§ WHAT IS BEING ASKED: Transcribe the records exactly. Pictures do not belong in the transcription.

******

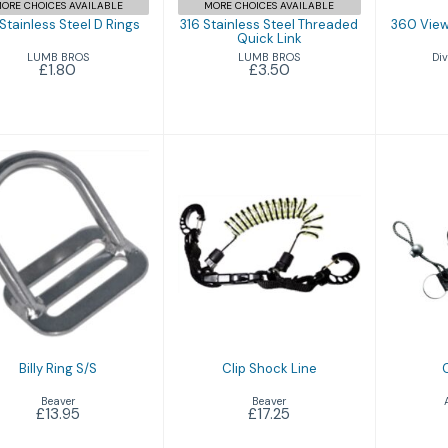
ORE CHOICES AVAILABLE
MORE CHOICES AVAILABLE
 Stainless Steel D Rings
316 Stainless Steel Threaded
360 View
Quick Link
LUMB BROS
Div
LUMB BROS
£1.80
£3.50
Co
Billy Ring S/S
Clip Shock Line
£13.95
£17.25
Billy Ring S/S
Clip Shock Line
Beaver
Beaver
£13.95
£17.25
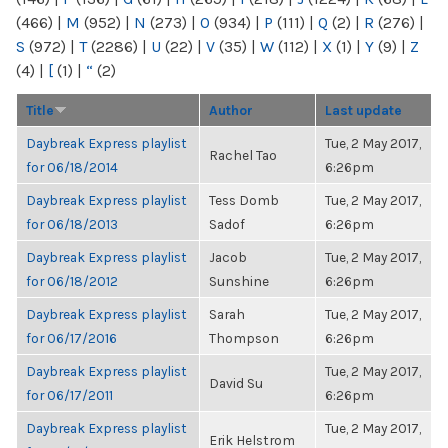
(466)
|
M
(952)
|
N
(273)
|
O
(934)
|
P
(111)
|
Q
(2)
|
R
(276)
|
S
(972)
|
T
(2286)
|
U
(22)
|
V
(35)
|
W
(112)
|
X
(1)
|
Y
(9)
|
Z
(4)
|
[
(1)
|
“
(2)
Title
Author
Last update
Daybreak Express playlist
Tue, 2 May 2017,
Rachel Tao
for 06/18/2014
6:26pm
Daybreak Express playlist
Tess Domb
Tue, 2 May 2017,
for 06/18/2013
Sadof
6:26pm
Daybreak Express playlist
Jacob
Tue, 2 May 2017,
for 06/18/2012
Sunshine
6:26pm
Daybreak Express playlist
Sarah
Tue, 2 May 2017,
for 06/17/2016
Thompson
6:26pm
Daybreak Express playlist
Tue, 2 May 2017,
David Su
for 06/17/2011
6:26pm
Daybreak Express playlist
Tue, 2 May 2017,
Erik Helstrom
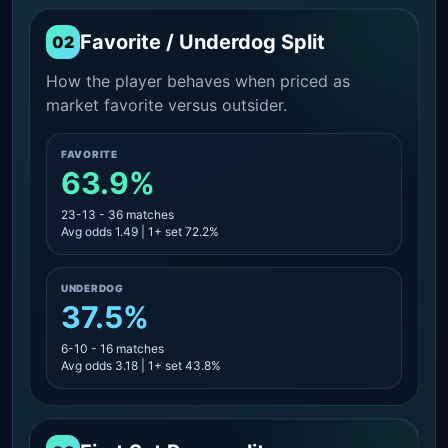
Favorite / Underdog Split
02
How the player behaves when priced as
market favorite versus outsider.
FAVORITE
63.9%
23-13 - 36 matches
Avg odds 1.49 | 1+ set 72.2%
UNDERDOG
37.5%
6-10 - 16 matches
Avg odds 3.18 | 1+ set 43.8%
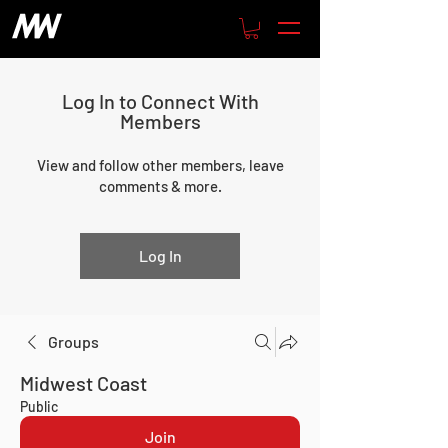
Log In to Connect With
Members
View and follow other members, leave
comments & more.
Log In
Groups
Midwest Coast
Public
Join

******

§ SOLUTION TO THIS PROBLEM:
ORE CHOICES AVAILABLE
MORE CHOICES AVAILABLE
 Stainless Steel D Rings
316 Stainless Steel Threaded
360 View
Quick Link
LUMB BROS
Div
LUMB BROS
£1.80
£3.50
Co
Billy Ring S/S
Clip Shock Line
£13.95
£17.25
Billy Ring S/S
Clip Shock Line
Beaver
Beaver
£13.95
£17.25
(466)
|
M
(952)
|
N
(273)
|
O
(934)
|
P
(111)
|
Q
(2)
|
R
(276)
|
S
(972)
|
T
(2286)
|
U
(22)
|
V
(35)
|
W
(112)
|
X
(1)
|
Y
(9)
|
Z
(4)
|
[
(1)
|
“
(2)
Title
Author
Last update
Daybreak Express playlist
Tue, 2 May 2017,
Rachel Tao
for 06/18/2014
6:26pm
Daybreak Express playlist
Tess Domb
Tue, 2 May 2017,
for 06/18/2013
Sadof
6:26pm
Daybreak Express playlist
Jacob
Tue, 2 May 2017,
for 06/18/2012
Sunshine
6:26pm
Daybreak Express playlist
Sarah
Tue, 2 May 2017,
for 06/17/2016
Thompson
6:26pm
Daybreak Express playlist
Tue, 2 May 2017,
David Su
for 06/17/2011
6:26pm
Daybreak Express playlist
Tue, 2 May 2017,
Erik Helstrom
Favorite / Underdog Split
02
How the player behaves when priced as
market favorite versus outsider.
FAVORITE
63.9%
23-13 - 36 matches
Avg odds 1.49 | 1+ set 72.2%
UNDERDOG
37.5%
6-10 - 16 matches
Avg odds 3.18 | 1+ set 43.8%
Log In to Connect With
Members
View and follow other members, leave
comments & more.
Log In
Groups
Midwest Coast
Public
Join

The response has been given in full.